• **GIVEN DATA**:
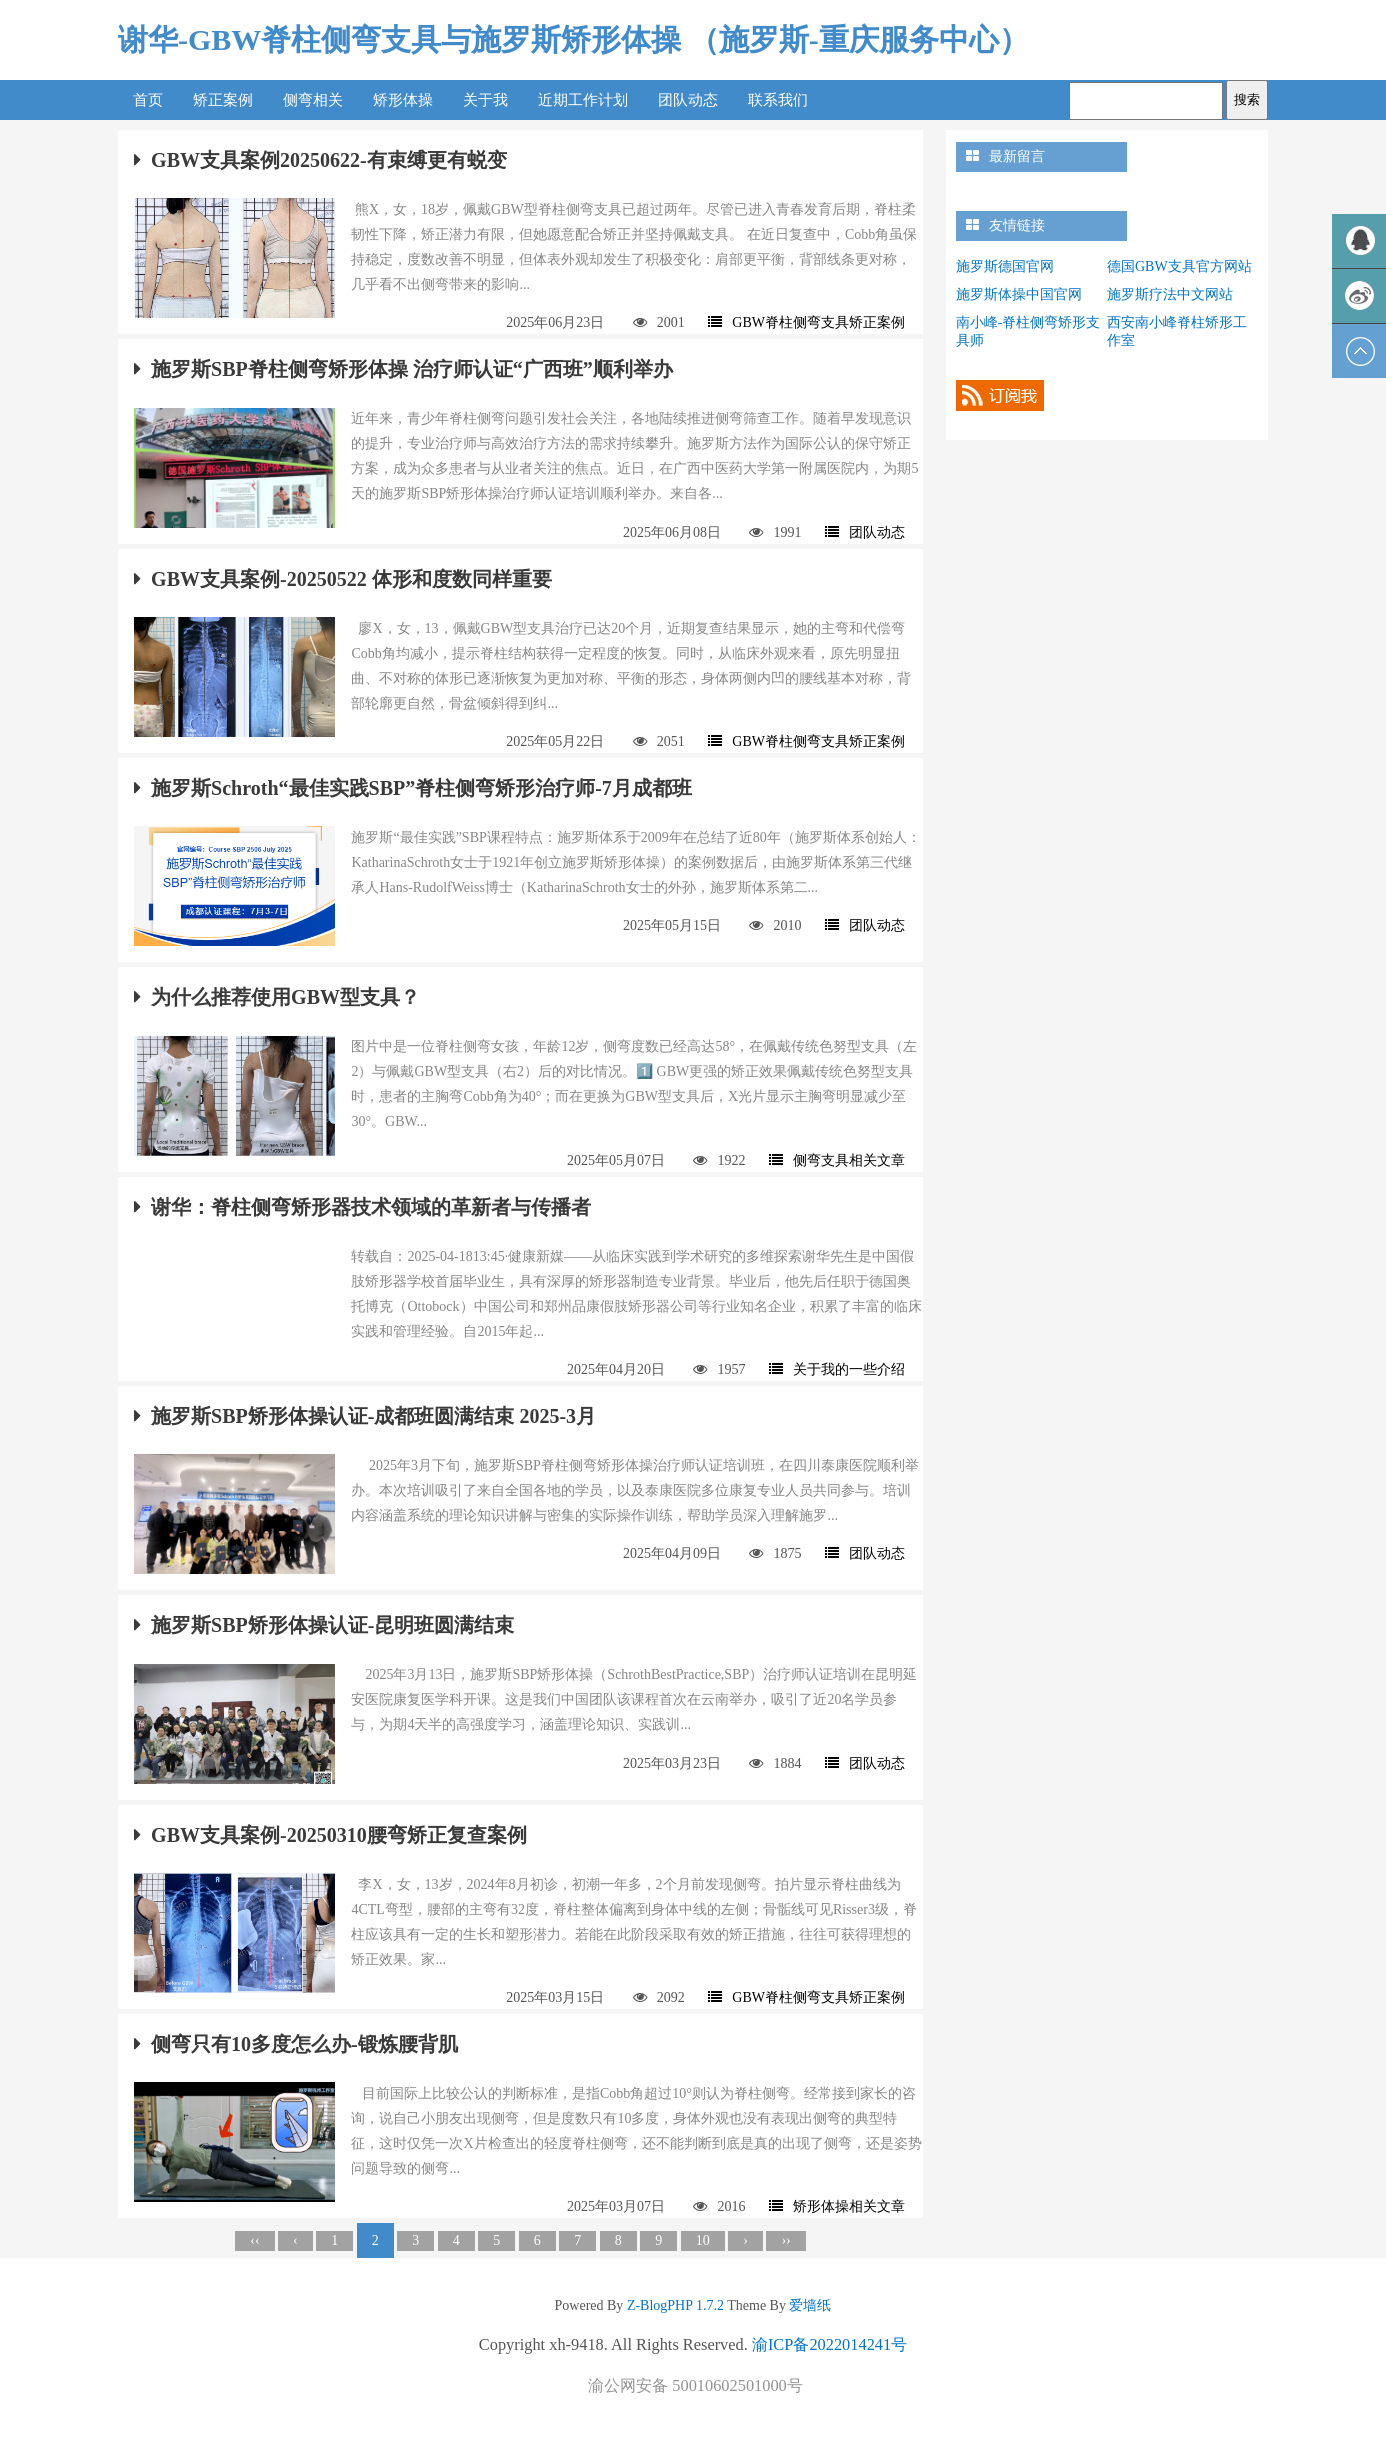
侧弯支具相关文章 (837, 1160)
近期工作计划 (583, 100)
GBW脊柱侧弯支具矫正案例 (806, 322)
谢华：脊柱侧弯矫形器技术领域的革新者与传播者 (362, 1207)
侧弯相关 (313, 100)
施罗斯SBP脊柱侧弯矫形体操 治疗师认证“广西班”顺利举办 (403, 369)
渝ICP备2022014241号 (829, 2344)
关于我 (485, 100)
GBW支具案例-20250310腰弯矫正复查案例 (330, 1835)
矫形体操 (403, 100)
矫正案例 (223, 100)
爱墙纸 (809, 2305)
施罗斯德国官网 (1005, 266)
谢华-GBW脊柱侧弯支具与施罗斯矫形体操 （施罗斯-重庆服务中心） (573, 39)
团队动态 (688, 100)
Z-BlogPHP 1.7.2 (675, 2305)
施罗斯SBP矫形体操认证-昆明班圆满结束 (324, 1625)
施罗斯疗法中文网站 (1170, 294)
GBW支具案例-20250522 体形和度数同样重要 (343, 579)
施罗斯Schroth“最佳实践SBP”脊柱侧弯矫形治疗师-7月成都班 (413, 788)
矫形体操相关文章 (837, 2206)
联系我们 (778, 100)
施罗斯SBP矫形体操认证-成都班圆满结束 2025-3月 (365, 1416)
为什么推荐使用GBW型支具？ (277, 997)
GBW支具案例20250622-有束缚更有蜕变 (320, 160)
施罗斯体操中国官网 (1019, 294)
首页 (148, 100)
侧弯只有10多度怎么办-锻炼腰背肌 (296, 2044)
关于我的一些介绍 (837, 1369)
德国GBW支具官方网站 (1179, 266)
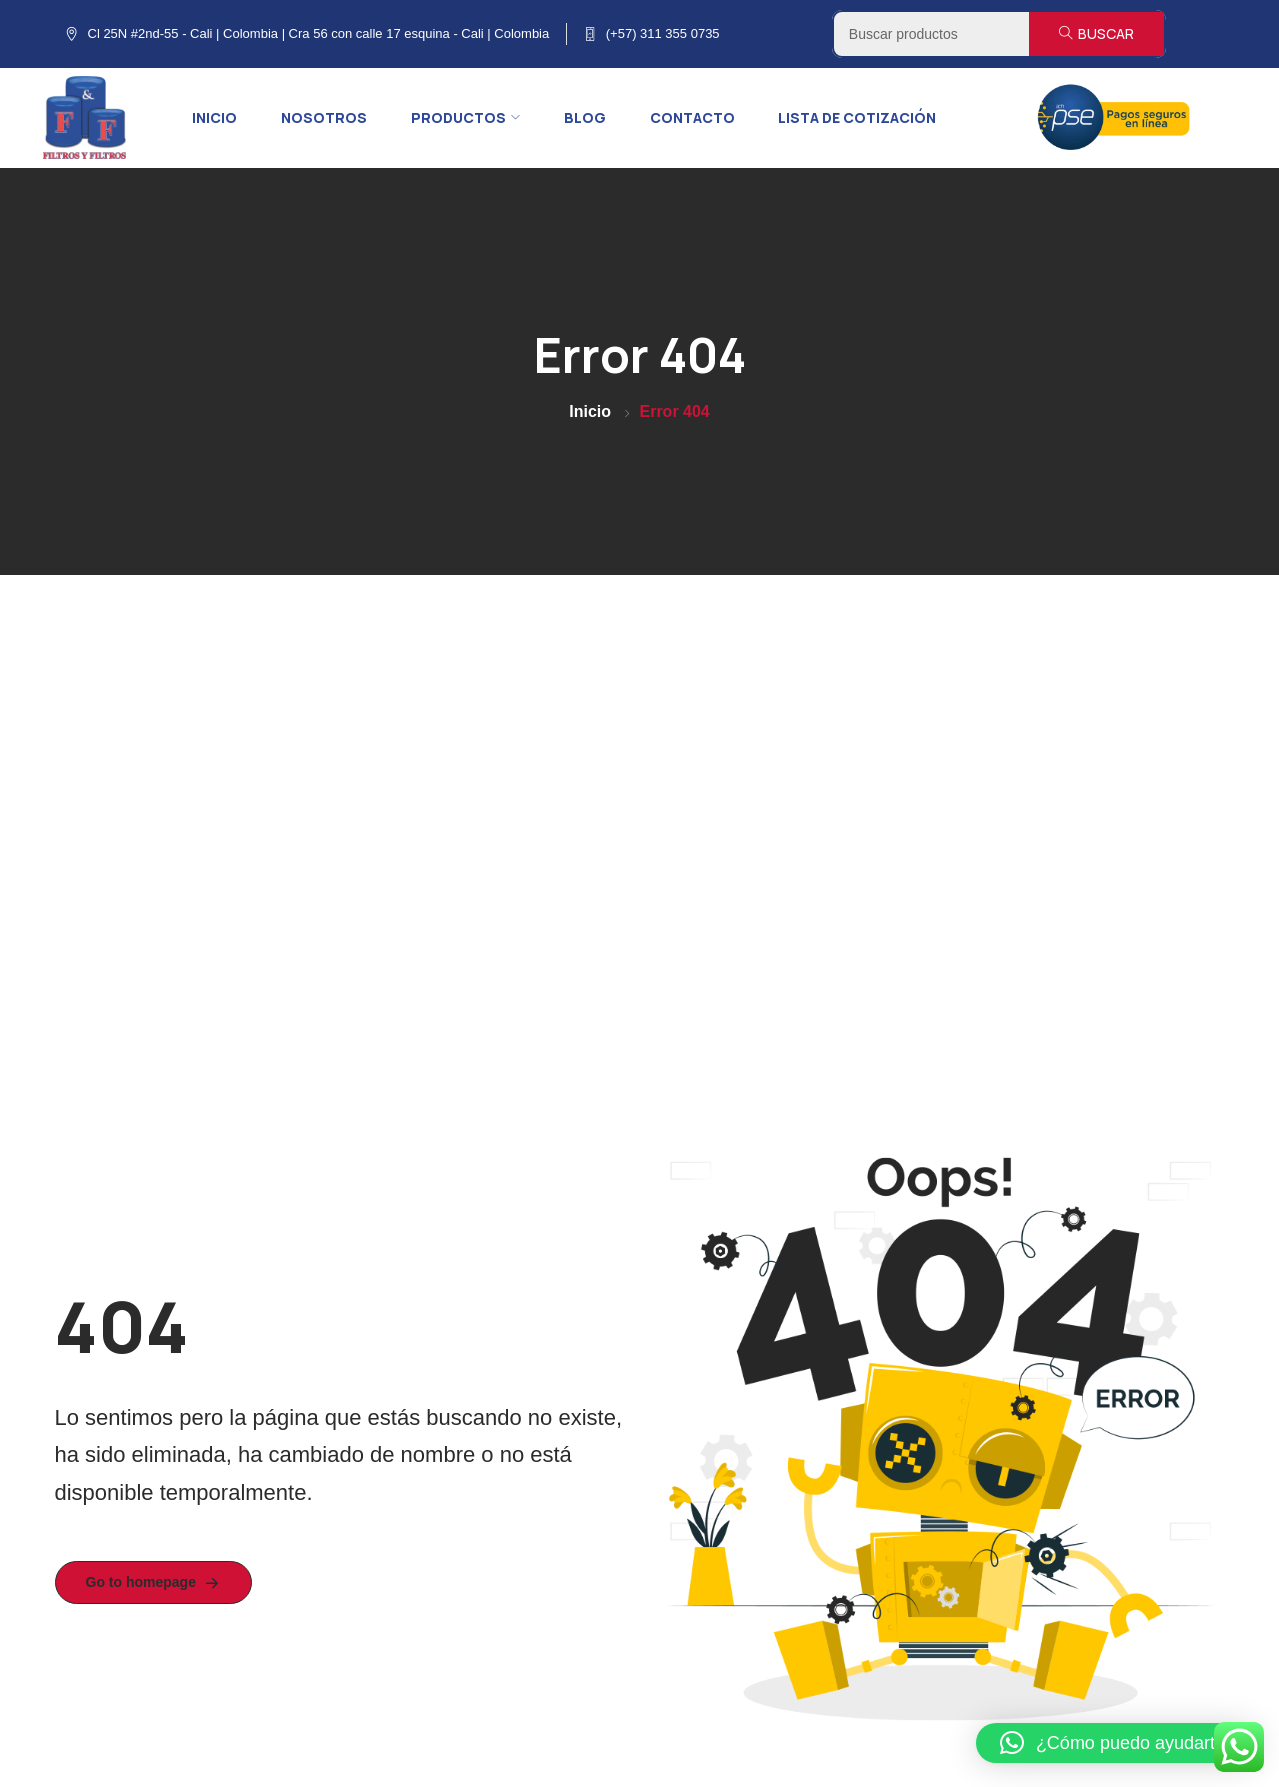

• **GOAL OF THE EXERCISE**: Retype, word for word, only the lines from the line with "关于我 (485, 100)" to the final line of the listing above; the pictures do not belong in the copy.

• **RESULT**:
关于我 (485, 100)
GBW支具案例-20250310腰弯矫正复查案例 (330, 1835)
矫形体操 (403, 100)
矫正案例 (223, 100)
爱墙纸 (809, 2305)
施罗斯德国官网 (1005, 266)
谢华-GBW脊柱侧弯支具与施罗斯矫形体操 （施罗斯-重庆服务中心） (573, 39)
团队动态 (688, 100)
Z-BlogPHP 1.7.2 (675, 2305)
施罗斯SBP矫形体操认证-昆明班圆满结束 (324, 1625)
施罗斯疗法中文网站 (1170, 294)
GBW支具案例-20250522 体形和度数同样重要 (343, 579)
施罗斯Schroth“最佳实践SBP”脊柱侧弯矫形治疗师-7月成都班 (413, 788)
矫形体操相关文章 (837, 2206)
联系我们 (778, 100)
施罗斯SBP矫形体操认证-成都班圆满结束 2025-3月 (365, 1416)
为什么推荐使用GBW型支具？ (277, 997)
GBW支具案例20250622-有束缚更有蜕变 (320, 160)
施罗斯体操中国官网 (1019, 294)
首页 (148, 100)
侧弯只有10多度怎么办-锻炼腰背肌 (296, 2044)
关于我的一些介绍 (837, 1369)
德国GBW支具官方网站 (1179, 266)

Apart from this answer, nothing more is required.